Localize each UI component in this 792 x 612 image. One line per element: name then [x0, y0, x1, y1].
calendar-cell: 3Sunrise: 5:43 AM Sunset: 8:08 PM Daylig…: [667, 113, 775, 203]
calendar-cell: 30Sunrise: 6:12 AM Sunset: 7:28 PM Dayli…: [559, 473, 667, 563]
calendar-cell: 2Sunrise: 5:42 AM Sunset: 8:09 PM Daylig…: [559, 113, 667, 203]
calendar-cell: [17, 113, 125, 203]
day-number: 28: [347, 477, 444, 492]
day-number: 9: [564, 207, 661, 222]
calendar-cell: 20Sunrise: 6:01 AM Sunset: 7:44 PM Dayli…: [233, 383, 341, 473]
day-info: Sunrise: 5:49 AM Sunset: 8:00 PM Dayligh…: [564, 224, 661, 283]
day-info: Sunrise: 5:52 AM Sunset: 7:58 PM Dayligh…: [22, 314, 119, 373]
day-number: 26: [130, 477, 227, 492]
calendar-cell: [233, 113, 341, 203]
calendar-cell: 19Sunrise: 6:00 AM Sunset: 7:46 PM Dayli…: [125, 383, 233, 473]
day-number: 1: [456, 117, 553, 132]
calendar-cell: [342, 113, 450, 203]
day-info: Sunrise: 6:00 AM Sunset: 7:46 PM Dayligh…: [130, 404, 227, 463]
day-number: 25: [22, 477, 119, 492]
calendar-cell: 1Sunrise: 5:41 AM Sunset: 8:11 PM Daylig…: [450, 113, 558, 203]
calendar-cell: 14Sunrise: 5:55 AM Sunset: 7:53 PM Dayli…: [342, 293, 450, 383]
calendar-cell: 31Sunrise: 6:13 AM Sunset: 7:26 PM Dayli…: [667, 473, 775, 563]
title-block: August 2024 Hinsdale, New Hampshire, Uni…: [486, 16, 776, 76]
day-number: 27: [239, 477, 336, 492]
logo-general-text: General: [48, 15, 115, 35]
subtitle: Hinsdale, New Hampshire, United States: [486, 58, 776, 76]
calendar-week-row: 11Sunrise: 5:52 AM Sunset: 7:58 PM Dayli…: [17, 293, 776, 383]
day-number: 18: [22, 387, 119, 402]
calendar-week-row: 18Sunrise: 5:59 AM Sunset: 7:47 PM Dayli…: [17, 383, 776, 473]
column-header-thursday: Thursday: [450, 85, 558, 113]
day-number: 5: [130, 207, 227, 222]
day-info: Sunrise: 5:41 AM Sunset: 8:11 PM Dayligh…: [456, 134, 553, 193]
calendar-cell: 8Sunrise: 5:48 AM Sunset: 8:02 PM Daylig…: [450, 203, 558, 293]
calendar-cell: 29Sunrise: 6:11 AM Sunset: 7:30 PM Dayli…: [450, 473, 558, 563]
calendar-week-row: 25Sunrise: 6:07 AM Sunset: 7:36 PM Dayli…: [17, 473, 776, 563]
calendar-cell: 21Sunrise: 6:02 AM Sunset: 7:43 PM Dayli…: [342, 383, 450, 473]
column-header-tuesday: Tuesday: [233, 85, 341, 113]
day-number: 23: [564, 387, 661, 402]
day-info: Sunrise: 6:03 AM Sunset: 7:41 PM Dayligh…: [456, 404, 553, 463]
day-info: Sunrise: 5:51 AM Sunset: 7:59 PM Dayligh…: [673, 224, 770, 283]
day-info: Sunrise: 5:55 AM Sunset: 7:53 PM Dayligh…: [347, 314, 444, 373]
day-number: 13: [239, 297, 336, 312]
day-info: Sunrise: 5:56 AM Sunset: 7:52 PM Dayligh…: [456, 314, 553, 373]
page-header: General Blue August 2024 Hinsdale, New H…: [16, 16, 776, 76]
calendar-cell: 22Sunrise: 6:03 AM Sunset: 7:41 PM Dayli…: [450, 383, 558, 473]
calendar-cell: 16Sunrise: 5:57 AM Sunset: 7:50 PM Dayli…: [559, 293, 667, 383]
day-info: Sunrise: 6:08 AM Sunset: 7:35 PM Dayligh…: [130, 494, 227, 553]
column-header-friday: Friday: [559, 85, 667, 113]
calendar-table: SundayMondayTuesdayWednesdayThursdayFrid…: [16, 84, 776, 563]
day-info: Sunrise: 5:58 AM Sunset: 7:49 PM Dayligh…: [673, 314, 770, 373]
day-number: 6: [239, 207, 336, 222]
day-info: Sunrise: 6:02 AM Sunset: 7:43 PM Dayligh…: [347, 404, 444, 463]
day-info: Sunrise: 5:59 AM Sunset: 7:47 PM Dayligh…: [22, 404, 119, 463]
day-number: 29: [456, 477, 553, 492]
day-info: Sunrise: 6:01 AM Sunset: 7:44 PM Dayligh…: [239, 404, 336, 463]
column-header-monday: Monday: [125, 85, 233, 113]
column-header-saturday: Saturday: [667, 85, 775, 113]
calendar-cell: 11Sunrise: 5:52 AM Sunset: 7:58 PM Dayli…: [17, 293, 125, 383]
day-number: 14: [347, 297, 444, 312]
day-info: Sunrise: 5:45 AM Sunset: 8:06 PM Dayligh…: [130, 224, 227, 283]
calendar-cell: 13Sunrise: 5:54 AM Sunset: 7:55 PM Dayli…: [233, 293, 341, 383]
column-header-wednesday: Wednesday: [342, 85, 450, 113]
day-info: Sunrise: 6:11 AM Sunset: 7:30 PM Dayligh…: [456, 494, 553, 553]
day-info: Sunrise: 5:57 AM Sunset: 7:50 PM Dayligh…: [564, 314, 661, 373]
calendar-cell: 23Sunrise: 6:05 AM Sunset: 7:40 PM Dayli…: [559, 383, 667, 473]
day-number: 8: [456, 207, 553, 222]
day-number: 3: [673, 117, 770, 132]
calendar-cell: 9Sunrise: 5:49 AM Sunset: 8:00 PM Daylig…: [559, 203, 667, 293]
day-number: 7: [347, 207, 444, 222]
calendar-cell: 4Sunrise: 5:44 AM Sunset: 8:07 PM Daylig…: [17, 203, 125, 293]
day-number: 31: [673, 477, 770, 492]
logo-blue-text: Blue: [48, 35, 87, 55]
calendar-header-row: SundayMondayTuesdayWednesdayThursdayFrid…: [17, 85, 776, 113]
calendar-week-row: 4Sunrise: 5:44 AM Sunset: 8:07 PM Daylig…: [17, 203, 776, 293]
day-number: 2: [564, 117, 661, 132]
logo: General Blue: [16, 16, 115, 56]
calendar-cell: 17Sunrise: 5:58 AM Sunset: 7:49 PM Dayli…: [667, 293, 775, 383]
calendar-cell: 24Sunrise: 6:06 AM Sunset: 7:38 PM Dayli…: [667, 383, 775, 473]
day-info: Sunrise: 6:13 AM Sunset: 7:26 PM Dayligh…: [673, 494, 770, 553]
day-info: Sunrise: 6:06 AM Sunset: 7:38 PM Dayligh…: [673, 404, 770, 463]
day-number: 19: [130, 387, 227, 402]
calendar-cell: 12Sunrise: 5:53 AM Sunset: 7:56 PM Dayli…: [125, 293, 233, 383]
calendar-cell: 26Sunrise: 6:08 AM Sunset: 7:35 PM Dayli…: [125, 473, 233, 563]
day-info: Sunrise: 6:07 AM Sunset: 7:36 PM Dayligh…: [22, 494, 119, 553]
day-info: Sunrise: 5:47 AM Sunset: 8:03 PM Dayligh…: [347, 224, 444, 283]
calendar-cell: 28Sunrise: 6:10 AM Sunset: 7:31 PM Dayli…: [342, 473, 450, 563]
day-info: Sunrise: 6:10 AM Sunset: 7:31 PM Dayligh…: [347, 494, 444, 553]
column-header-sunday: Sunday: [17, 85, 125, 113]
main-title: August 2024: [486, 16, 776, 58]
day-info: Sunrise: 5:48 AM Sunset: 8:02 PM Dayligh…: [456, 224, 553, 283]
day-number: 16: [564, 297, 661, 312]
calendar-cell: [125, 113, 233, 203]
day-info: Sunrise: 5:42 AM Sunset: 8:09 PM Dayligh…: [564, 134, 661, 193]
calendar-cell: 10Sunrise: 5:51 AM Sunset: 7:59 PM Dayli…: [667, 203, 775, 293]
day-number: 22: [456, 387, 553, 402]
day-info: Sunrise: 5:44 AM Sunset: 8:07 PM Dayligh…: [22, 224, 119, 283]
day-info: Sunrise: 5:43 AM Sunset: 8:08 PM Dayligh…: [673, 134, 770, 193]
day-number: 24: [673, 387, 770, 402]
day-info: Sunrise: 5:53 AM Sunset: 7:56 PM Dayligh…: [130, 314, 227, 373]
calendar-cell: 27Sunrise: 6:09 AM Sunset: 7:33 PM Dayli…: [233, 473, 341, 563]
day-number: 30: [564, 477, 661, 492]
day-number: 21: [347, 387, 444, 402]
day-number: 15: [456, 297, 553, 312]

..............................

◆ What you are asked to do
Search the listing for the string "Blue". Copy each line where it is found.

◆ Exercise answer
page-header: General Blue August 2024 Hinsdale, New H…: [16, 16, 776, 76]
logo-blue-text: Blue: [48, 35, 87, 55]
logo: General Blue: [16, 16, 115, 56]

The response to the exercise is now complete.